Have a thing? Reasoning around recursion with dynamic typing in grounded arithmetic

TL;DR

This paper introduces grounded arithmetic (GA), a formal foundation enabling direct reasoning about recursive definitions by allowing non-terminating computations to denote no value, thus overcoming classical logic limitations.

Contribution

It proposes grounded arithmetic with dynamic typing for recursive functions, proving termination within a non-classical, paracomplete logic framework, and develops a minimal kernel (BGA) with key logical properties.

Findings

BGA is consistent and complete for Turing-complete computations.

Recursive functions can be proven terminating via dynamic typing in GA.

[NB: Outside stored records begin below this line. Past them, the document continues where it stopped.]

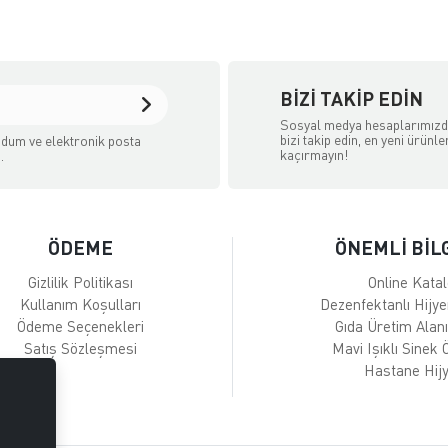
BIZI TAKIP EDIN
Sosyal medya hesaplarımız
bizi takip edin, en yeni ürünle
dum ve elektronik posta
kaçırmayın!
.
ÖDEME
ÖNEMLİ BİL
Gizlilik Politikası
Online Kata
Kullanım Koşulları
Dezenfektanlı Hijy
Ödeme Seçenekleri
Gıda Üretim Alanı
Satış Sözleşmesi
Mavi Işıklı Sinek
Hastane Hijy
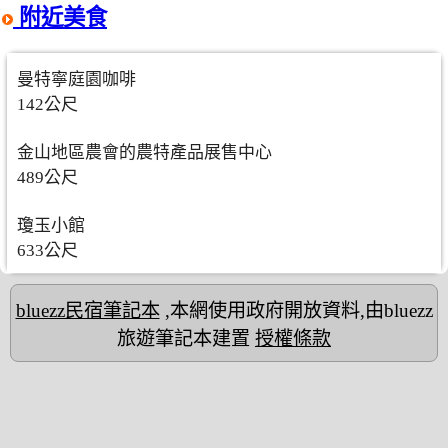
附近美食
曼特寧庭園咖啡
142公尺
金山地區農會的農特產品展售中心
489公尺
瓊玉小館
633公尺
bluezz民宿筆記本
,本網使用政府開放資料,由bluezz
旅遊筆記本建置
授權條款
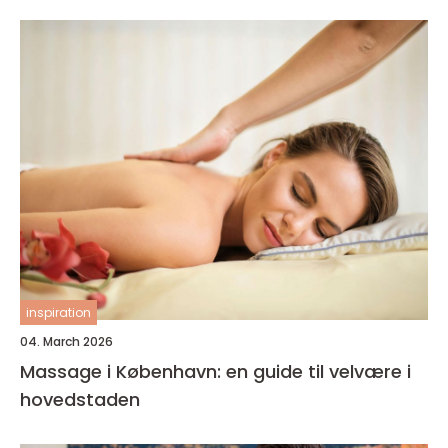
inspiration
04. March 2026
Massage i København: en guide til velvære i
hovedstaden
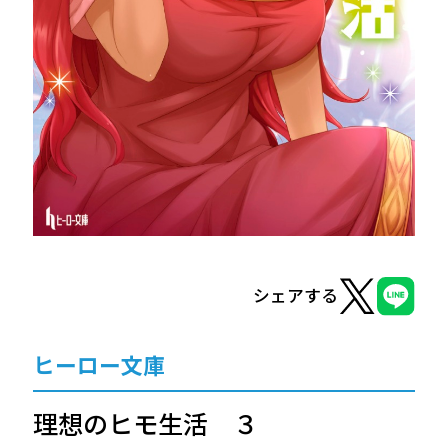
ヒーロー文庫
ヒーローコミックス
シェアする
ヒーロー文庫
理想のヒモ生活 ３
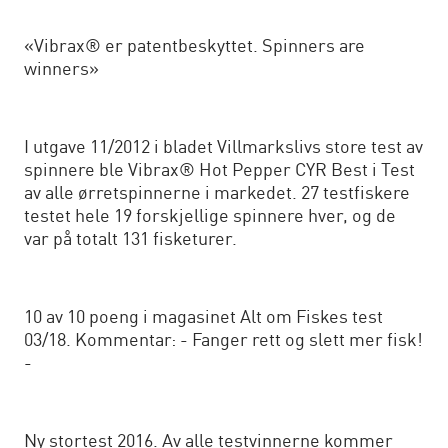
«Vibrax® er patentbeskyttet. Spinners are
winners»
I utgave 11/2012 i bladet Villmarkslivs store test av
spinnere ble Vibrax® Hot Pepper CYR Best i Test
av alle ørretspinnerne i markedet. 27 testfiskere
testet hele 19 forskjellige spinnere hver, og de
var på totalt 131 fisketurer.
10 av 10 poeng i magasinet Alt om Fiskes test
03/18. Kommentar: - Fanger rett og slett mer fisk!
-
Ny stortest 2016. Av alle testvinnerne kommer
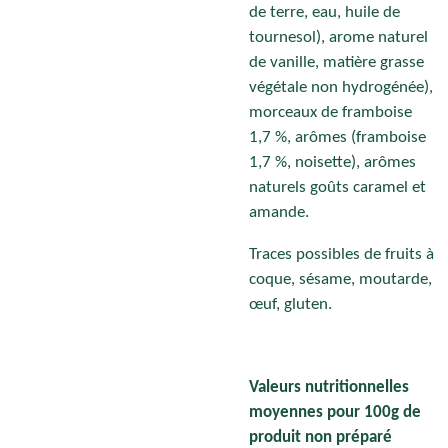
de terre, eau, huile de
tournesol), arome naturel
de vanille, matière grasse
végétale non hydrogénée),
morceaux de framboise
1,7 %, arômes (framboise
1,7 %, noisette), arômes
naturels goûts caramel et
amande.
Traces possibles de fruits à
coque, sésame, moutarde,
œuf, gluten.
Valeurs nutritionnelles
moyennes pour 100g de
produit non préparé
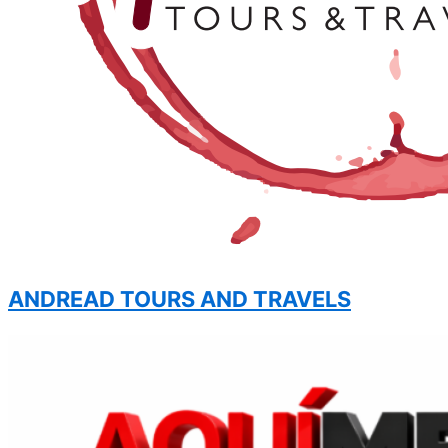
ANDREAD TOURS AND TRAVELS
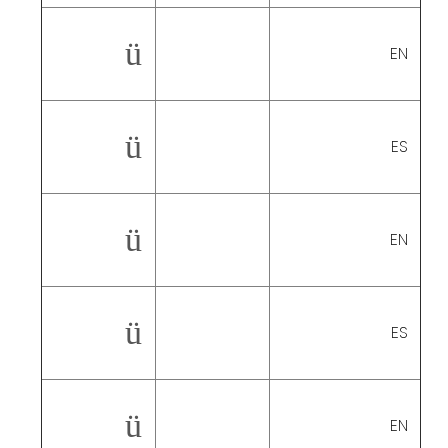
ü
EN
ü
ES
ü
EN
ü
ES
ü
EN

Grounded logical operators are definable within BGA.

Abstract

Neither the classical nor intuitionistic logic traditions are perfectly-aligned with the purpose of reasoning about computation, in that neither tradition can permit unconstrained recursive definitions without inconsistency: recursive logical definitions must normally be proven terminating before admission and use. We introduce grounded arithmetic or GA, a formal-reasoning foundation allowing direct expression of arbitrary recursive definitions. GA adjusts traditional inference rules so that terms that express nonterminating computations harmlessly denote no semantic value (i.e., bottom) instead of yielding inconsistency. Recursive functions may be proven terminating in GA essentially by "dynamically typing" terms, or equivalently, symbolically reverse-executing the computations they denote via GA's inference rules. Once recursive functions have been proven terminating, logical reasoning about their results reduce to the familiar classical rules. A mechanically-checked formal development of basic grounded arithmetic or BGA - a minimal kernel for GA - shows that BGA simultaneously exhibits the useful metalogical properties of being (a) semantically and syntactically consistent, (b) semantically complete, and (c) sufficiently powerful to express and prove the termination of arbitrary closed Turing-complete computations. This combination is impossible in classical logic due to G\"oel's incompleteness theorems, but our results do not contradict G\"odel's theorems because BGA is paracomplete, not classical. Leveraging BGA's power of computation and reflection, we find that grounded logical operators including quantifiers are definable as non-primitive computations in BGA, despite not being included as primitives.